How to obtain SentenceTransformer vocab from corpus or query?-CodePudding

I am trying SentenceTransformer model from SBERT.net and I want to know how it handles entity names. Are they marked as unknown - are they broken down with tokens, etc. I want to make sure they are used in the comparison.

However, to do that I would need to see the vocab it build for the query - and perhaps even convert an embedding to text.

Looking at the api - its not obvious to me how to do that.

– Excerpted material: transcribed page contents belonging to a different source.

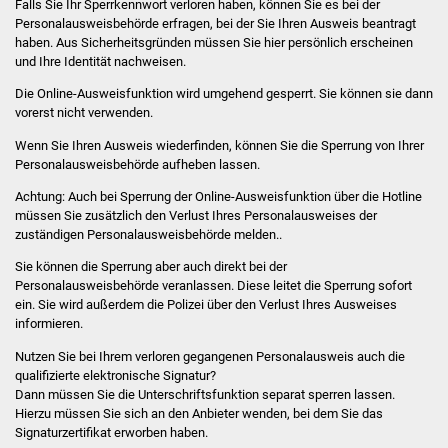
Falls Sie Ihr Sperrkennwort verloren haben, können Sie es bei der
Personalausweisbehörde erfragen, bei der Sie Ihren Ausweis beantragt
Was erledige ich wo
haben. Aus
Sicherheitsgründen müssen Sie hier persönlich erscheinen
und Ihre Identität nachweisen.
Dienstleistungen
Die Online-Ausweisfunktion wird umgehend gesperrt. Sie können sie dann
vorerst nicht verwenden.
Lebenslagen
Wenn Sie Ihren Ausweis wiederfinden, können Sie die Sperrung von Ihrer
Personalausweisbehörde aufheben lassen.
Formulare
Achtung: Auch bei Sperrung der Online-Ausweisfunktion über die Hotline
müssen Sie zusätzlich den Verlust Ihres Personalausweises der
Bürgerinfos
zuständigen Personalausweisbehörde melden..
Sie können die Sperrung aber auch direkt bei der
Bildung
Personalausweisbehörde veranlassen. Diese leitet die Sperrung sofort
ein. Sie wird außerdem die Polizei über den Verlust Ihres Ausweises
Schulen
informieren.
Nutzen Sie bei Ihrem verloren gegangenen Personalausweis auch die
Kindergärten
qualifizierte
elektronische Signatur?
Dann müssen Sie die Unterschriftsfunktion separat sperren lassen.
Kolping-Musikschule
Hierzu müssen Sie sich an den Anbieter wenden, bei dem Sie das
Signaturzertifikat erworben haben.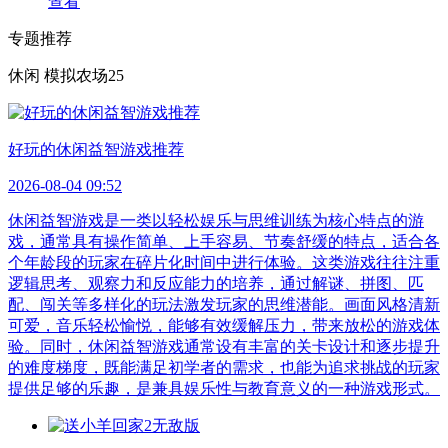
查看
专题推荐
休闲
模拟农场25
好玩的休闲益智游戏推荐
2026-08-04 09:52
休闲益智游戏是一类以轻松娱乐与思维训练为核心特点的游
戏，通常具有操作简单、上手容易、节奏舒缓的特点，适合各
个年龄段的玩家在碎片化时间中进行体验。这类游戏往往注重
逻辑思考、观察力和反应能力的培养，通过解谜、拼图、匹
配、闯关等多样化的玩法激发玩家的思维潜能。画面风格清新
可爱，音乐轻松愉悦，能够有效缓解压力，带来放松的游戏体
验。同时，休闲益智游戏通常设有丰富的关卡设计和逐步提升
的难度梯度，既能满足初学者的需求，也能为追求挑战的玩家
提供足够的乐趣，是兼具娱乐性与教育意义的一种游戏形式。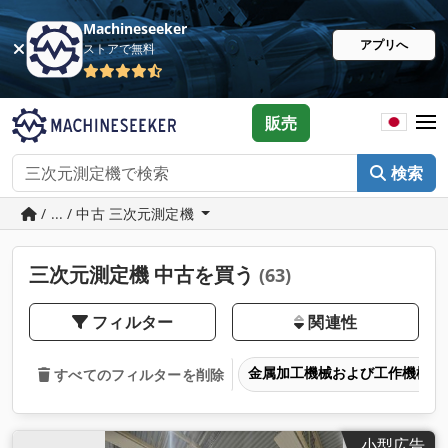
Machineseeker
アプリへ
ストアで無料
販売
検索
/ ... / 中古 三次元測定機
三次元測定機 中古を買う
(63)
フィルター
関連性
金属加工機械および工作機械
すべてのフィルターを削除
小型広告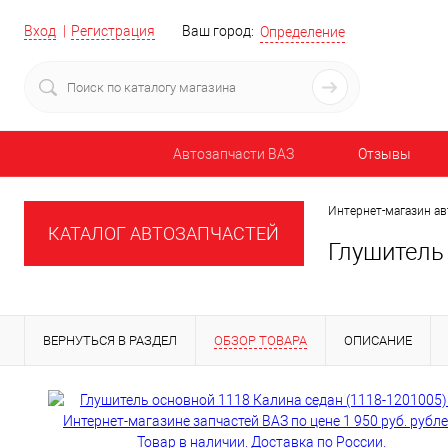
Вход
Регистрация
Ваш город:
Определение
Автозапчасти ВАЗ
Отзывы
Интернет-магазин ав
КАТАЛОГ АВТОЗАПЧАСТЕЙ
Глушитель 
ВЕРНУТЬСЯ В РАЗДЕЛ
ОБЗОР ТОВАРА
ОПИСАНИЕ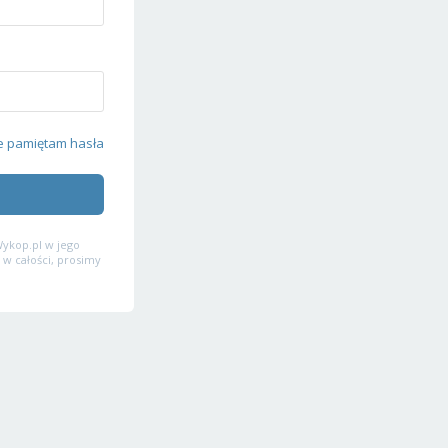
e pamiętam hasła
ykop.pl w jego
 w całości, prosimy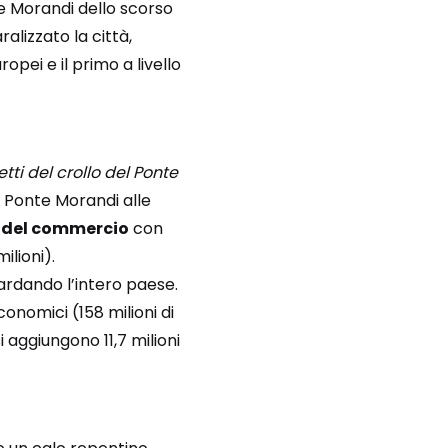
nte Morandi dello scorso
alizzato la città,
ropei e il primo a livello
fetti del crollo del Ponte
el Ponte Morandi alle
e del commercio
con
ilioni).
uardando l’intero paese.
conomici (158 milioni di
i aggiungono 11,7 milioni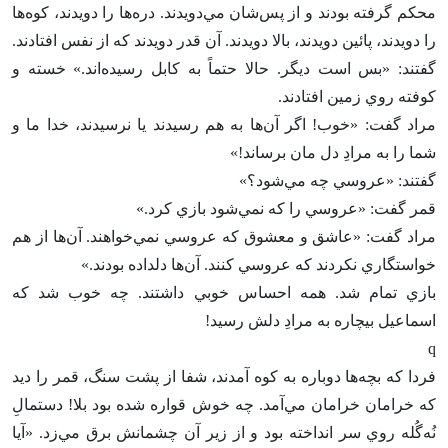
محكم گرفته بودند و از پس‌شان مي‌دويدند. دره‌ها را دويدند، كوه‌ها
را دويدند، پائين دويدند، بالا دويدند. آن قدر دويدند كه از نفس افتادند.
گفتند: «بس است ديگر. حالا حتماً به كابل رسيده‌اند.» خسته و
كوفته روي زمين افتادند.
مراد گفت‌: «خوب‌! اگر آن‌ها به هم رسيدند يا نرسيدند، خدا ما و
شما را به مرادِ دل مان برساند!»
گفتند: «عروسي چه مي‌شود؟»
قمر گفت‌: «عروسي را كه نمي‌شود بازي كرد.»
مراد گفت‌: «عاشق و معشوق كه عروسي نمي‌خواهند. آن‌ها از هم
خواستگاري نكردند كه عروسي كنند. آن‌ها دلداده بودند.»
بازي تمام شد. همه احساس خوبي داشتند. چه خوب شد كه
اسماعيل بيچاره به مرادِ دلش رسيد!
q
فردا كه بچه‌ها دوباره به كوه آمدند، شفا از پشت سنگ‌، قمر را ديد
كه خرامان خرامان مي‌آمد. چه خوش قواره شده بود بلا! دستمال‌ِ
نُه‌گُله روي سر انداخته بود و از زير آن چشمانش برق مي‌زد. «آيا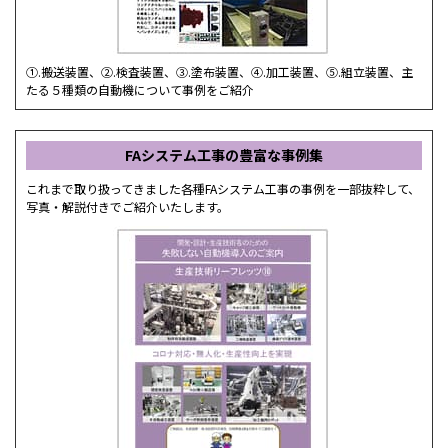
①.搬送装置、②.検査装置、③.塗布装置、④.加工装置、⑤.組立装置、主
たる５種類の自動機について事例をご紹介
FAシステム工事の豊富な事例集
これまで取り扱ってきました各種FAシステム工事の事例を一部抜粋して、
写真・解説付きでご紹介いたします。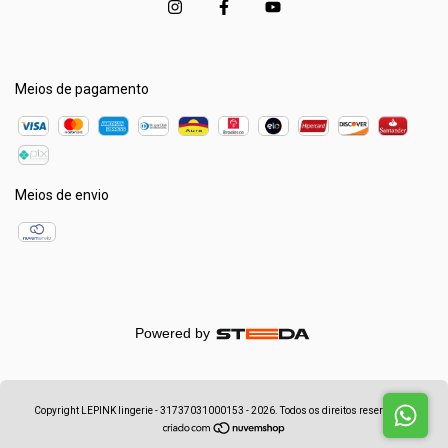
Meios de pagamento
Meios de envio
Powered by
Copyright LEPINK lingerie - 31737031000153 - 2026. Todos os direitos reservados.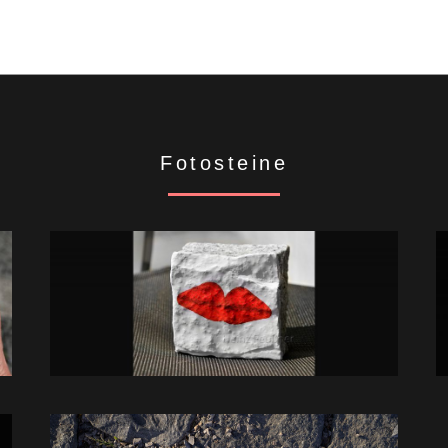
Fotosteine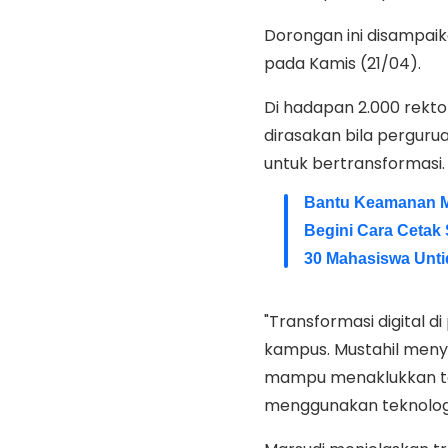
Dorongan ini disampai
pada Kamis (21/04).
Di hadapan 2.000 rekto
dirasakan bila pergurua
untuk bertransformasi.
Bantu Keamanan M
Begini Cara Cetak
30 Mahasiswa Unti
"Transformasi digital d
kampus. Mustahil menyi
mampu menaklukkan tan
menggunakan teknologi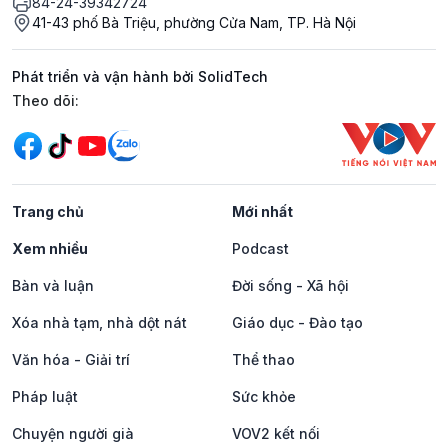
84-24-39342724
41-43 phố Bà Triệu, phường Cửa Nam, TP. Hà Nội
Phát triển và vận hành bởi SolidTech
Mạng xã hội
Theo dõi:
Trang chủ
Mới nhất
Xem nhiều
Podcast
Bàn và luận
Đời sống - Xã hội
Xóa nhà tạm, nhà dột nát
Giáo dục - Đào tạo
Văn hóa - Giải trí
Thể thao
Pháp luật
Sức khỏe
Chuyện người già
VOV2 kết nối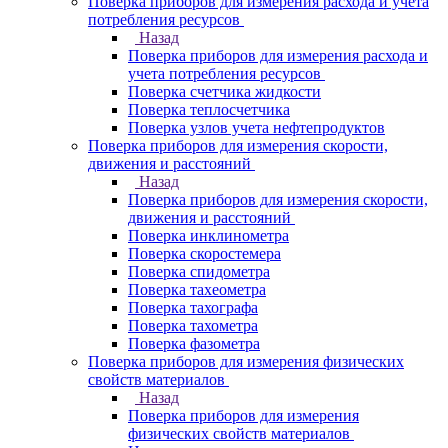
Поверка приборов для измерения расхода и учета
потребления ресурсов
Назад
Поверка приборов для измерения расхода и
учета потребления ресурсов
Поверка счетчика жидкости
Поверка теплосчетчика
Поверка узлов учета нефтепродуктов
Поверка приборов для измерения скорости,
движения и расстояний
Назад
Поверка приборов для измерения скорости,
движения и расстояний
Поверка инклинометра
Поверка скоростемера
Поверка спидометра
Поверка тахеометра
Поверка тахографа
Поверка тахометра
Поверка фазометра
Поверка приборов для измерения физических
свойств материалов
Назад
Поверка приборов для измерения
физических свойств материалов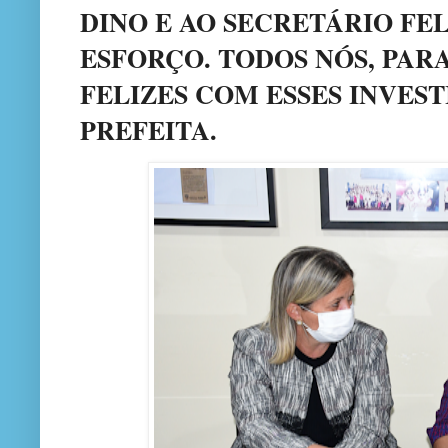
DINO E AO SECRETÁRIO FE
ESFORÇO. TODOS NÓS, PAR
FELIZES COM ESSES INVEST
PREFEITA.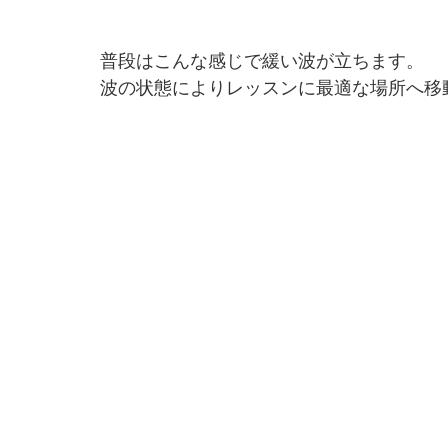
普段はこんな感じで緩い波が立ちます。
波の状態によりレッスンに最適な場所へ移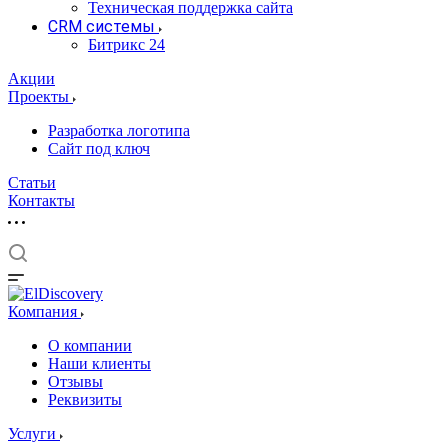
Техническая поддержка сайта
CRM системы
Битрикс 24
Акции
Проекты
Разработка логотипа
Сайт под ключ
Статьи
Контакты
Компания
О компании
Наши клиенты
Отзывы
Реквизиты
Услуги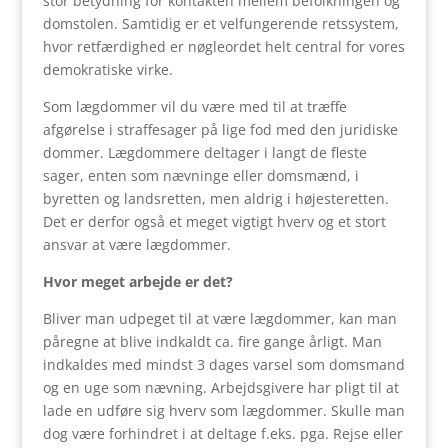
stor betydning for kontakten mellem befolkningen og
domstolen. Samtidig er et velfungerende retssystem,
hvor retfærdighed er nøgleordet helt central for vores
demokratiske virke.
Som lægdommer vil du være med til at træffe
afgørelse i straffesager på lige fod med den juridiske
dommer. Lægdommere deltager i langt de fleste
sager, enten som nævninge eller domsmænd, i
byretten og landsretten, men aldrig i højesteretten.
Det er derfor også et meget vigtigt hverv og et stort
ansvar at være lægdommer.
Hvor meget arbejde er det?
Bliver man udpeget til at være lægdommer, kan man
påregne at blive indkaldt ca. fire gange årligt. Man
indkaldes med mindst 3 dages varsel som domsmand
og en uge som nævning. Arbejdsgivere har pligt til at
lade en udføre sig hverv som lægdommer. Skulle man
dog være forhindret i at deltage f.eks. pga. Rejse eller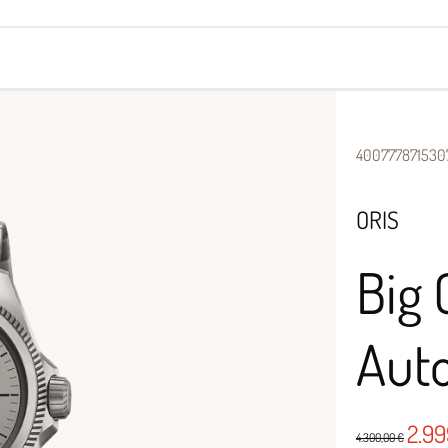
yes
Armbänder
Halsschmuck
400777871530
ORIS
Big 
Aut
2.9
4.300,00 €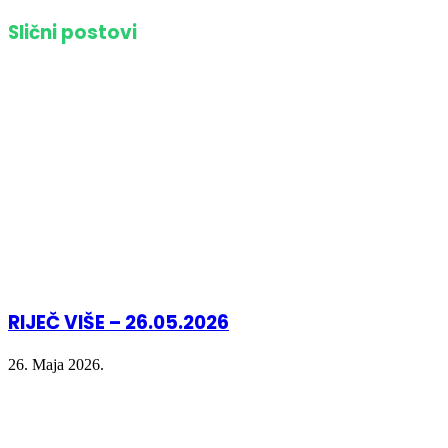
on
on
on
(Opens
Facebook
Twitter
LinkedIn
in
Slični postovi
(Opens
(Opens
(Opens
new
in
in
in
window)
new
new
new
window)
window)
window)
RIJEČ VIŠE – 26.05.2026
26. Maja 2026.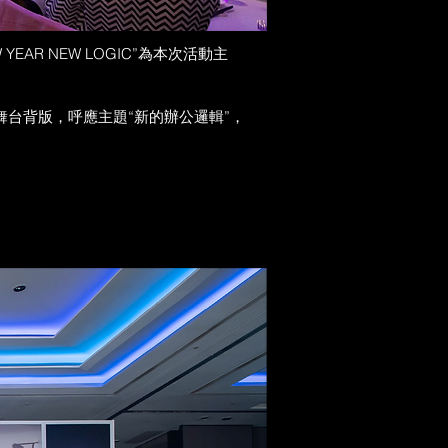
R NEW LOGIC”為本次活動主
舞台背版，呼應主題“新的辦公邏輯”，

Here is a quick example from their docs:

embedder = SentenceTransformer("all-MiniLM-L6-v2")

corpus = [
    "A man is eating food.",
    "A man is eating a piece of bread.",
    "The girl is carrying a baby."
]
corpus_embeddings = embedder.encode(corpus, convert_to_tensor=True)

# Query sentences:
queries = [
    "A man is eating pasta."
]

top_k = min(5, len(corpus))
for query in queries:
    query_embedding = embedder.encode(query, convert_to_tensor=True)
    ...

CodePudding user response：

Your SentenceTransformer model is actually packing and using a tokenizer from Hugging Face's transformers library under the hood. You can access it as the .tokenizer attribute of your model. The typical behaviour of such a token is to break down unknown tokens in word piece tokens. At this point, we can go on and check that it's indeed what it does, as it is relatively straightforward:

embedder = SentenceTransformer("all-MiniLM-L6-v2")

corpus = [
    "A man is eating food.",
    "A man is eating a piece of bread.",
    "The girl is carrying a baby."
]

# the tokenizer is just here:
tokenizer = embedder.tokenizer  # BertTokenizerFast

# and the vocabulary itself is there, if needed:
vocab = tokenizer.vocab  # dict of length 30522

# get the split of sentences according to the vocab, for example:
inputs = tokenizer(corpus, padding='longest', truncation=True)
tokens = [e.tokens for e in inputs.encodings]
# tokens contains:
# [
#   ['[CLS]', 'a', 'man', 'is', 'eating', 'food', '.', '[SEP]', '[PAD]', '[PAD]', '[PAD]']
#   ['[CLS]', 'a', 'man', 'is', 'eating', 'a', 'piece', 'of', 'bread', '.', '[SEP]']
#   ['[CLS]', 'the', 'girl', 'is', 'carrying', 'a', 'baby', '.', '[SEP]', '[PAD]', '[PAD]']
# ]

# now let's try with some unknown tokens and see what it does
queries = [
    "Edv Beq is eating pasta."
]
q_inputs = tokenizer(queries, padding='longest', truncation=True)
q_tokens = [e.tokens for e in q_inputs.encodings]
# q_tokens contains:
# [
#   ['[CLS]', 'ed', '##v', 'be', '##q', 'is', 'eating', 'pasta', '.', '[SEP]']
# ]